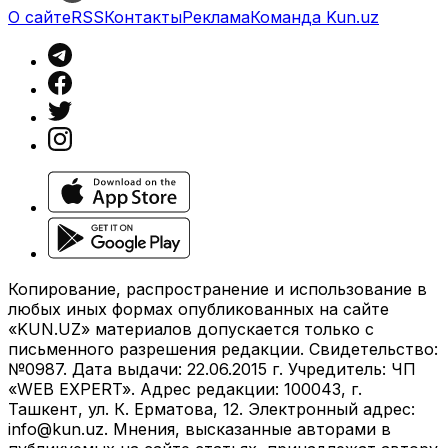
О сайте
RSS
Контакты
Реклама
Команда Kun.uz
Копирование, распространение и использование в
любых иных формах опубликованных на сайте
«KUN.UZ» материалов допускается только с
письменного разрешения редакции. Свидетельство:
№0987. Дата выдачи: 22.06.2015 г. Учредитель: ЧП
«WEB EXPERT». Адрес редакции: 100043, г.
Ташкент, ул. К. Ерматова, 12. Электронный адрес:
info@kun.uz
. Мнения, высказанные авторами в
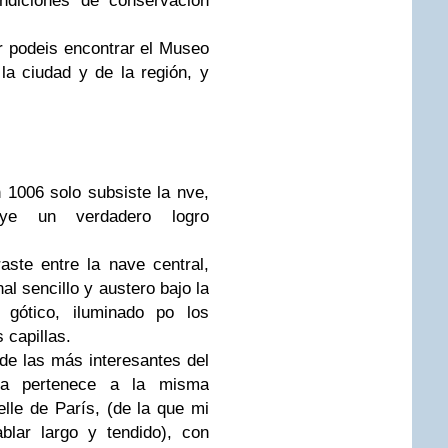
ndiciones de conservación
or podeis encontrar el Museo
la ciudad y de la región, y
n 1006 solo subsiste la nve,
uye un verdadero logro
raste entre la nave central,
l sencillo y austero bajo la
gótico, iluminado po los
 capillas.
 de las más interesantes del
ura pertenece a la misma
lle de París, (de la que mi
lar largo y tendido), con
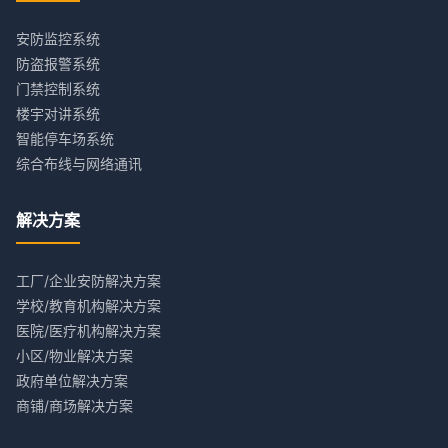
安防监控系统
防盗报警系统
门禁控制系统
楼宇对讲系统
智能停车场系统
综合布线与网络通讯
解决方案
工厂/企业安防解决方案
学校/教育机构解决方案
医院/医疗机构解决方案
小区/物业解决方案
政府单位解决方案
商铺/商场解决方案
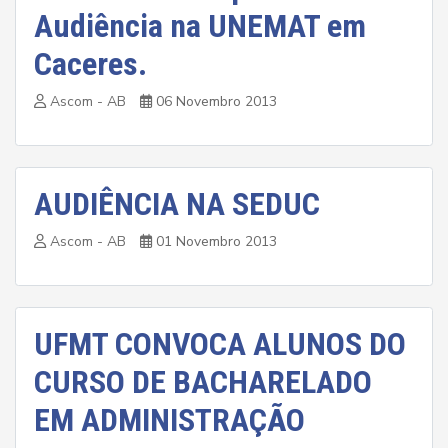
Audiência na UNEMAT em
Caceres.
Ascom - AB
06 Novembro 2013
AUDIÊNCIA NA SEDUC
Ascom - AB
01 Novembro 2013
UFMT CONVOCA ALUNOS DO
CURSO DE BACHARELADO
EM ADMINISTRAÇÃO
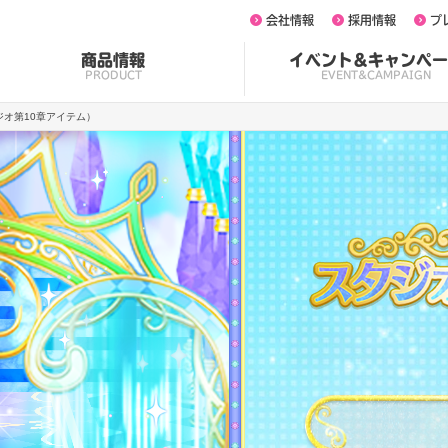
会社情報
採用情報
プ
商品情報
イベント&キャンペー
PRODUCT
EVENT&CAMPAIGN
ジオ第10章アイテム）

____________________

The answer is each line from the entries above in which the word "сайте" occurs.

О сайте
любых иных формах опубликованных на сайте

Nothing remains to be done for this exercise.